The psychology of selling life insurance - PDF (1922) by Edward Kellogg Strong

The psychology of selling life insurance

The psychology of selling life insurance


Life underwriters have long been seeking some treatise on psychology that would explain the principles of selling life insurance, in non-technical language. Such is the purpose of this book. 

The salesman's two most difficult tasks are to interest the prospect and to close the sale. These two tasks are both very directly related to the psychological factor of desire. In this book, the salesman is acquainted with man's native and acquired desires or interests and is shown how man's needs for insurance may be translated into terms of desire so that the prospect will finally want that which life insurance provides. 
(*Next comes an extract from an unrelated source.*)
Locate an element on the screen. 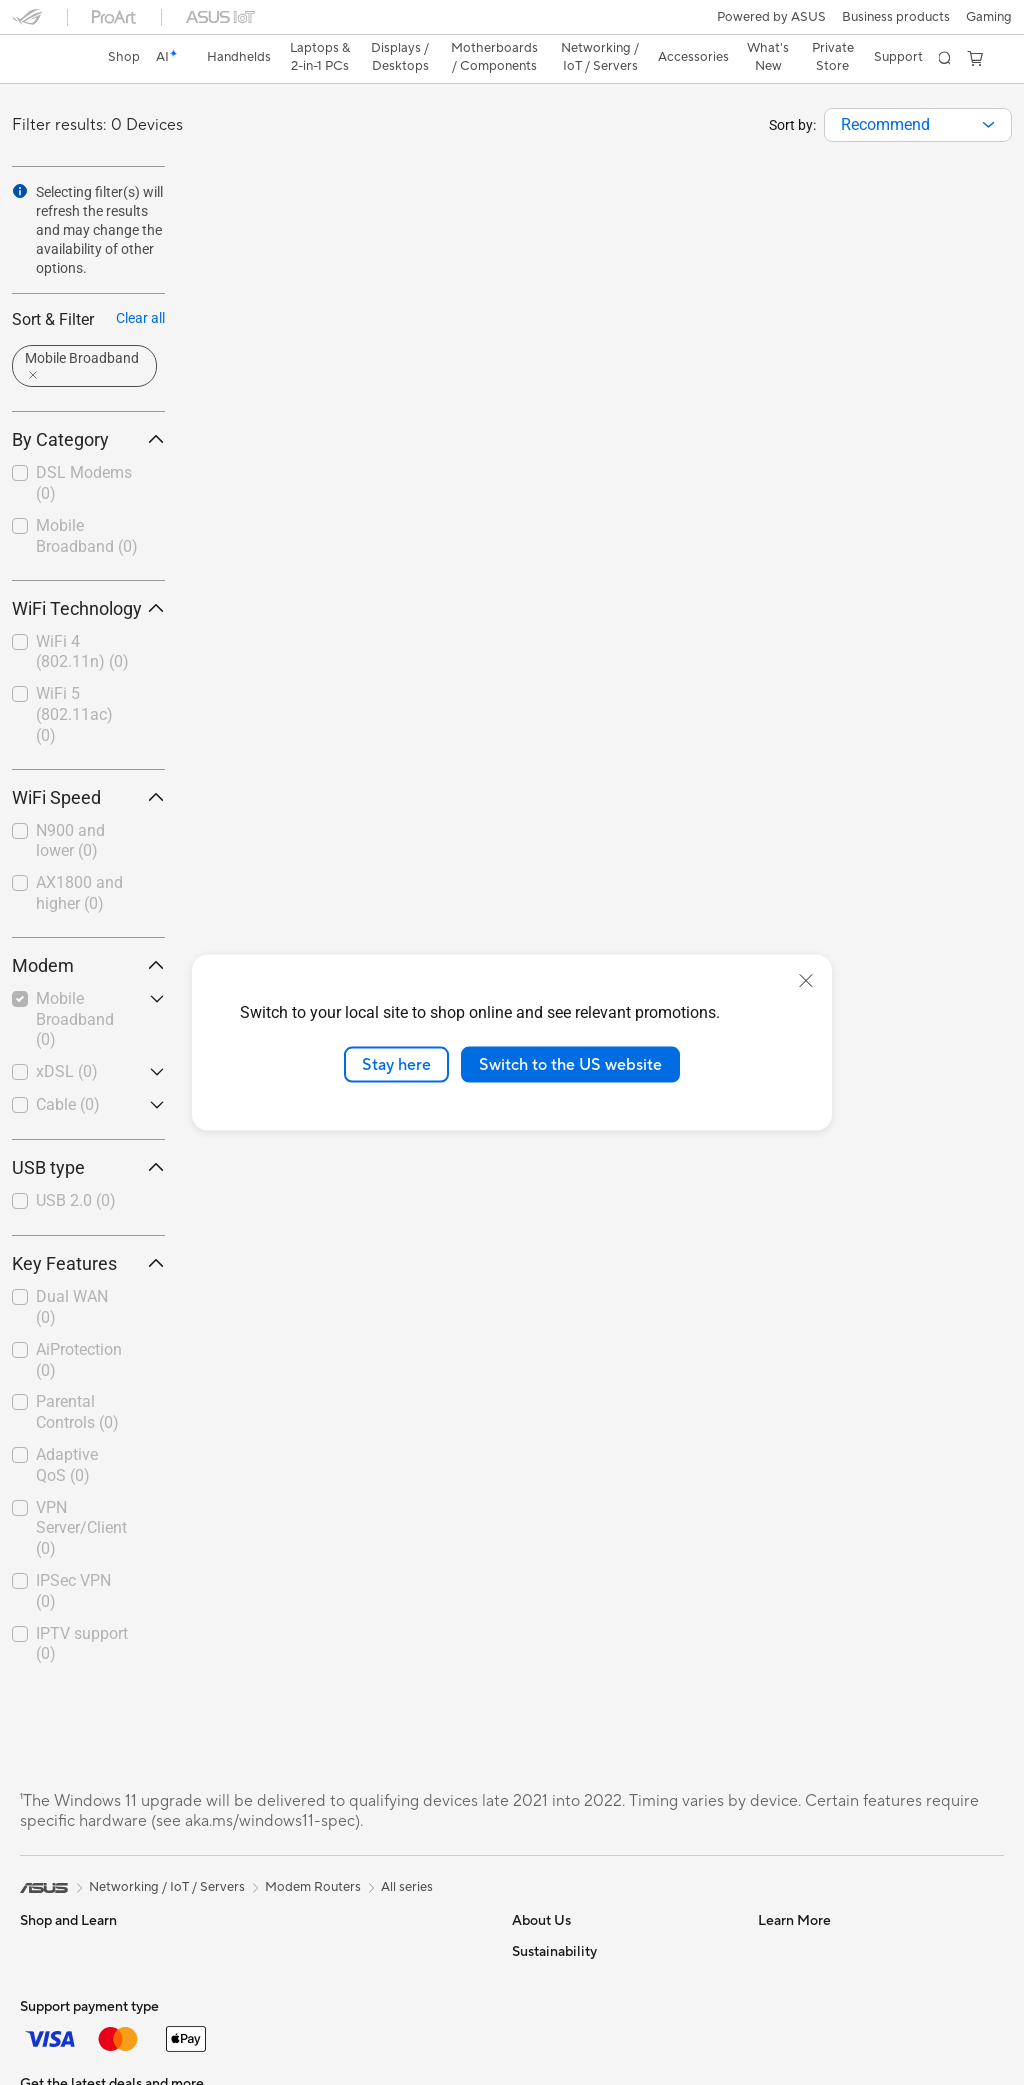 The width and height of the screenshot is (1024, 2085). WiFi 4 (802.11n) is located at coordinates (82, 617).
When he comes to desire the service insurance renders, the problem of closing largely disappears. In order to make every principle as concrete and practical as possible, they are taught in connection with the study of five complete sales -interviews and portions of several others. In the past, the theory of selling has been presented either by psychologists writing on psychology with reference to selling or by salesmen writing on selling as explained by psychology. 

In either case, the treatment of the subject has generally,  though not always, been limited to a description of the mental processes of the individual which are to be aroused in the various stages of selling. The subjects of attention, interest, desire, and the like, have been analyzed, often with great detail. The studious salesman has been enabled to learn a great deal about imagination, reasoning, and persuasion. Personally, I feel very strongly that this descriptive approach is largely futile. The power to apply the abstract to the concrete is not so widely diffused as we would fain believe. 
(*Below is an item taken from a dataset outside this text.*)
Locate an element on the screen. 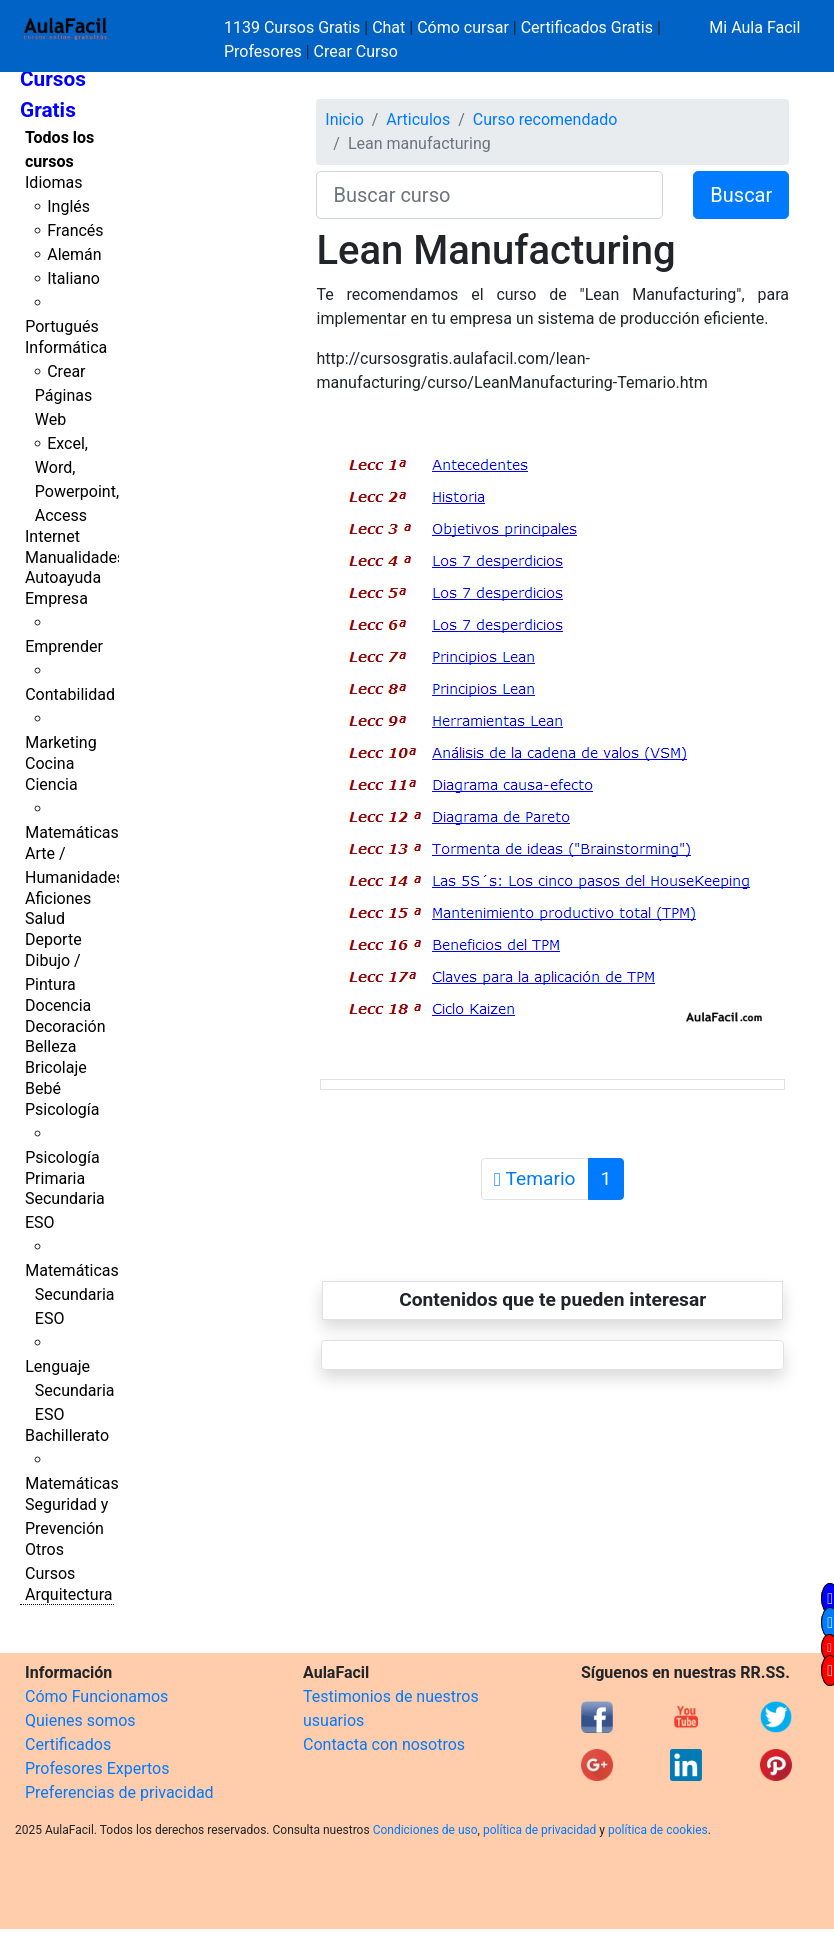  Deporte is located at coordinates (53, 939).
A study of mental states is interesting, but what the majority of salesmen most need to know is the specific method to be taken in inducing a mental state favorable to buying. In other words, the salesman must come to appreciate the cause and effect relationships between what he says and does and what the prospect thinks and feels. 

The present volume, accordingly, presents the theory of selling, not in terms of mental states, but in terms of what the salesman must actually do in order to secure certain desired results. These principles could be described and applied in a few pages if the goal were merely an understanding of the subject. Just so the moves in the game of chess can be learned and the principles understood after an hour's explanation. But one cannot play chess merely by comprehending. 


And the salesman who would be successful must feel as well as understand. He must make the principles of selling a part of himself; they must come to be an integral, unconscious, and spontaneous component of all his thinking and acting. To bring this about he must spend much more time and effort upon their acquisition than is usually devoted to reading a book. And it is with the definite purpose of forcing this increased effort that the assignments have been introduced at the end of each lesson. A vast number of individuals are responsible for our present science and art of selling. Credit can never be given to most of them, for their ideas and practices were passed on to others with scarcely any appreciation of what was being done. 

To a few, definite references can be made, and this I have tried to do throughout in the form of footnotes. From E. L. Thorndike, who was my first instructor in many of the topics presented here, I have quoted extensively regarding man's native behaviour.